DATA TO USE:

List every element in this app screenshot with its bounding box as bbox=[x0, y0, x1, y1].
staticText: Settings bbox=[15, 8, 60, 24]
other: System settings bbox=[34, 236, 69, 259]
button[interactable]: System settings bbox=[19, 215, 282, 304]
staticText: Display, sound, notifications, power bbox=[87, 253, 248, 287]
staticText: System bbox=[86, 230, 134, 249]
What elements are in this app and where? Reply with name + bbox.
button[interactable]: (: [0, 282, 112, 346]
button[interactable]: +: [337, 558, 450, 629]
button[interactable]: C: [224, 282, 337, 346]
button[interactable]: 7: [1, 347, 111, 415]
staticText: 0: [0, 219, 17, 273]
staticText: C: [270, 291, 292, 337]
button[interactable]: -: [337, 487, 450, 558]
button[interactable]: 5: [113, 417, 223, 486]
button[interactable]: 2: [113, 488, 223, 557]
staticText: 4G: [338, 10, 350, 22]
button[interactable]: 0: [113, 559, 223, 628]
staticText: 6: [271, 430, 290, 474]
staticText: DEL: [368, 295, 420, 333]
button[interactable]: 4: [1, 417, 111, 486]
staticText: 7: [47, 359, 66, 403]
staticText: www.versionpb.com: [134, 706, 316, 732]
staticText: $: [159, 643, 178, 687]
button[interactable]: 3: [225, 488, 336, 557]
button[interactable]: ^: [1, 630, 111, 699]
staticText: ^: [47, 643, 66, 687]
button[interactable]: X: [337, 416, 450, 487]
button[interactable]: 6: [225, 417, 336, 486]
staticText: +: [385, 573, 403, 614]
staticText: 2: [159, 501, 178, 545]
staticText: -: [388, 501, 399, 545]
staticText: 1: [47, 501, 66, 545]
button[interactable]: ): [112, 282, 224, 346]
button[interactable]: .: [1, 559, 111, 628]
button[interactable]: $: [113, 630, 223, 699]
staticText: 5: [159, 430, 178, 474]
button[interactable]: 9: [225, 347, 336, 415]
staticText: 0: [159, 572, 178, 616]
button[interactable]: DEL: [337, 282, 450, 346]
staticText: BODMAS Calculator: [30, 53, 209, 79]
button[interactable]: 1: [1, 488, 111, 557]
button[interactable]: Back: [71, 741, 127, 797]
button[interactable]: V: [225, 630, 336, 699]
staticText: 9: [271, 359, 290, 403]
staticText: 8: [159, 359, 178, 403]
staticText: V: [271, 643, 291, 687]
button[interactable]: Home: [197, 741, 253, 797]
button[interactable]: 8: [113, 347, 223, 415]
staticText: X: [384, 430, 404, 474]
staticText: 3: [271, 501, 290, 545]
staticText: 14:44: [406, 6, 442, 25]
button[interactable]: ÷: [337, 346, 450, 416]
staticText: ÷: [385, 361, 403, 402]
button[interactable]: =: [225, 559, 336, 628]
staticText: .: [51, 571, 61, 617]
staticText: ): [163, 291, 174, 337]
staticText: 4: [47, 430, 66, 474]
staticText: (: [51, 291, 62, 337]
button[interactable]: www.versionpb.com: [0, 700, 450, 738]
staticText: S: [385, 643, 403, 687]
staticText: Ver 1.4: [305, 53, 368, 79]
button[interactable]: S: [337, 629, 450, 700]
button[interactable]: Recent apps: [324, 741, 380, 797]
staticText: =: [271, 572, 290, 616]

...

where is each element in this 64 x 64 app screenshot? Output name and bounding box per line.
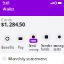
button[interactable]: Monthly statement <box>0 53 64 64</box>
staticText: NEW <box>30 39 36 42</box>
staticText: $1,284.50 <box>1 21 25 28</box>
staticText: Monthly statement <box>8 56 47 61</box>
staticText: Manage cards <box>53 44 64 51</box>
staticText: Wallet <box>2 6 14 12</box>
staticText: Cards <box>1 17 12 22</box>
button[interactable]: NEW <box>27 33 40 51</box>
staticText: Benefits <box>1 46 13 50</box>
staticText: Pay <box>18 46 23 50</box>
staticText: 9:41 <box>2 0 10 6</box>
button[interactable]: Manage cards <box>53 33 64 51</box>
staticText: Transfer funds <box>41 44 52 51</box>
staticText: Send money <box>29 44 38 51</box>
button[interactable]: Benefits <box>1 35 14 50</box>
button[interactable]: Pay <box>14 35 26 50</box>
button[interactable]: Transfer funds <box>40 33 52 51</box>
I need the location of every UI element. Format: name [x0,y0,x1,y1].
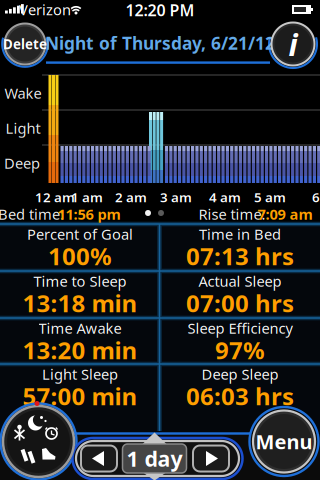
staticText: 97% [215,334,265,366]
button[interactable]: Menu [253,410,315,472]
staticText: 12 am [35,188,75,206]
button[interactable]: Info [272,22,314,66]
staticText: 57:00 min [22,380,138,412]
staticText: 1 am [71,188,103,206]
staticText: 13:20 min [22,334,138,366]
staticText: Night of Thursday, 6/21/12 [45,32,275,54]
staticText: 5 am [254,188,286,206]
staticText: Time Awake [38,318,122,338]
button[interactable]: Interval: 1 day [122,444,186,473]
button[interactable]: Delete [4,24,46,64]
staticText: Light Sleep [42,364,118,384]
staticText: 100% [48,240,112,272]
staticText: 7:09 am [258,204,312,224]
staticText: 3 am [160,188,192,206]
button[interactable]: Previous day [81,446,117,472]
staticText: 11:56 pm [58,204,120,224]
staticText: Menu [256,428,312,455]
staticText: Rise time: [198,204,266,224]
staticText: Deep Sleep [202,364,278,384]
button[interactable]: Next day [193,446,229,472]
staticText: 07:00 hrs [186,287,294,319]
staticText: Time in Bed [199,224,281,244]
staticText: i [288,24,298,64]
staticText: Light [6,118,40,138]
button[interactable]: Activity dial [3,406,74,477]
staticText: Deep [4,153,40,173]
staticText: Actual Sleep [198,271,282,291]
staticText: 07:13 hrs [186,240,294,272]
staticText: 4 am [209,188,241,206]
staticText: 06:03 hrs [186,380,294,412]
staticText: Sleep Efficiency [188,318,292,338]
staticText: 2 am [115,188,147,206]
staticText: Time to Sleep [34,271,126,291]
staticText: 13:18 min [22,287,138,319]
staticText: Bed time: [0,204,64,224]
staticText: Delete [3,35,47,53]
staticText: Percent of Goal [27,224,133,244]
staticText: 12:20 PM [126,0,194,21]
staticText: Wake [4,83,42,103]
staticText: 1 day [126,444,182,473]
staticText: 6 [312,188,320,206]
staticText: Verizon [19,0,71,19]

ASSIGNMENT:
Find every line of the data that includes the string "Deep". Copy each of those lines.

REPLY TO THE TASK:
staticText: Deep Sleep [202,364,278,384]
staticText: Deep [4,153,40,173]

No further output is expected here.